SUPPLIED RECORDS:
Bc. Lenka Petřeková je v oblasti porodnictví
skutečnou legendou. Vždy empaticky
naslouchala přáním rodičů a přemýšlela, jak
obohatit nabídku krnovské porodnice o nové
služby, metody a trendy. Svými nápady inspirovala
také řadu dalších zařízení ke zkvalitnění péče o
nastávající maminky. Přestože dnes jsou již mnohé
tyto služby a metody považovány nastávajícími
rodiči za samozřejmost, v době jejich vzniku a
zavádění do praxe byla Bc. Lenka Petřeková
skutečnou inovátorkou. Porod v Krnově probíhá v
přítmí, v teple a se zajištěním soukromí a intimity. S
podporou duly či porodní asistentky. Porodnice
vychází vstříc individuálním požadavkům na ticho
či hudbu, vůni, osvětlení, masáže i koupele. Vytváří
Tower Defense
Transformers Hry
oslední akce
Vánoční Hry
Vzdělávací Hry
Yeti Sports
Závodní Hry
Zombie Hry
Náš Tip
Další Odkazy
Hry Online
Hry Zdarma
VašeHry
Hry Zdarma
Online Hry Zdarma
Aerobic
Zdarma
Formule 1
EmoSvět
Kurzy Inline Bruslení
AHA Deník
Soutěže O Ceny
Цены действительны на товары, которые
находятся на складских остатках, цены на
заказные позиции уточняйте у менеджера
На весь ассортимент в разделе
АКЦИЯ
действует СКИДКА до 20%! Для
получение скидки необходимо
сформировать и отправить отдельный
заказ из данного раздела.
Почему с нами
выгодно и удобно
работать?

BRIEF:
Return exactly the lines from the one containing "či hudbu, vůni, osvětlení, masáže" through the last line of the records above, both included, and nothing else.

REPLY TO THE EXERCISE:
či hudbu, vůni, osvětlení, masáže i koupele. Vytváří
Tower Defense
Transformers Hry
oslední akce
Vánoční Hry
Vzdělávací Hry
Yeti Sports
Závodní Hry
Zombie Hry
Náš Tip
Další Odkazy
Hry Online
Hry Zdarma
VašeHry
Hry Zdarma
Online Hry Zdarma
Aerobic
Zdarma
Formule 1
EmoSvět
Kurzy Inline Bruslení
AHA Deník
Soutěže O Ceny
Цены действительны на товары, которые
находятся на складских остатках, цены на
заказные позиции уточняйте у менеджера
На весь ассортимент в разделе
АКЦИЯ
действует СКИДКА до 20%! Для
получение скидки необходимо
сформировать и отправить отдельный
заказ из данного раздела.
Почему с нами
выгодно и удобно
работать?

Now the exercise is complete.